Some time ago I got an e-mail message from one of my students: She couldn’t come to class. She was having terrible problems, her life had fallen apart, she was just sitting and crying. She was sorry, but her assignment would be late.
Immediately, my mind went back to a familiar acronym: Headsss. The letters stand for an interviewing technique developed in 1991 for adolescent patients — H for home (the doctor starts by asking about the teenager’s home situation), E for education and employment, A for activities. And then, in a progression meant to move from less sensitive topics to touchier subjects, it is on to D for drugs and finally the three S’s: sexuality, suicide and safety.
These are not easy questions to ask — even home and education may be fraught subjects for many adolescents. Sometimes a teenager will say, “If I tell you something, will you absolutely promise to keep it a secret?”

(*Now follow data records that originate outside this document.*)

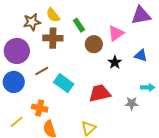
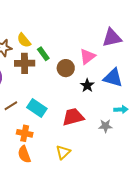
green rectangle: (79, 25) -> (43, 54), moved
blue triangle: (141, 55) -> (113, 78), size x1.5
brown line: (42, 71) -> (11, 106), moved
orange cross: (40, 108) -> (25, 133), moved

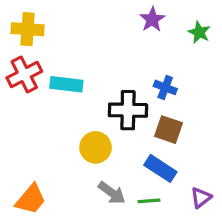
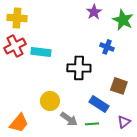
green star: (199, 32) -> (123, 20), size x1.5
blue cross: (165, 87) -> (107, 47), moved
brown square: (168, 130) -> (119, 86), moved
yellow circle: (96, 147) -> (50, 101), moved

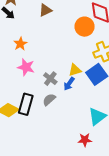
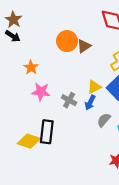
brown triangle: (45, 10) -> (84, 46), moved
orange circle: (85, 27) -> (67, 41), moved
gray semicircle: (49, 100) -> (104, 120), moved

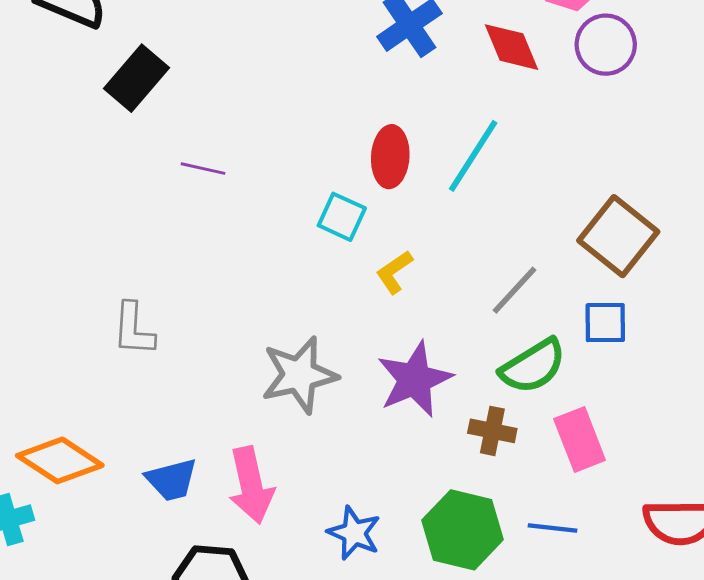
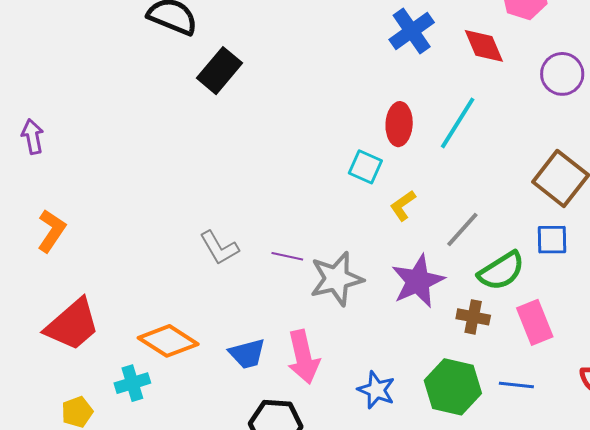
purple circle: (606, 45) -> (562, 74), moved
purple line: (203, 169) -> (287, 256), moved
gray line: (515, 290) -> (462, 230), moved
gray L-shape: (134, 329) -> (219, 248), turned -33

And the pediatrician must respond with the truth — or, much better, establish the rules with every patient, before the question even comes up. “I say this in front of the parent and the teen,” Dr. Michelle S. Barratt, a professor of pediatrics at the University of Texas Medical School at Houston, told me. “ ‘I’m going to talk to your teen about some things that are easier to talk about without a parent in the room, and I’m going to keep things confidential unless it’s life-threatening.’ And I use those words.”
No, these aren’t easy conversations. “There’s been a fear that talking to children or adolescents about suicide is somehow suggestive or puts them at higher risk,” said Dr. Benjamin N. Shain, head of child and adolescent psychiatry at NorthShore University HealthSystem outside Chicago. “Repeated studies have shown this is not the case.”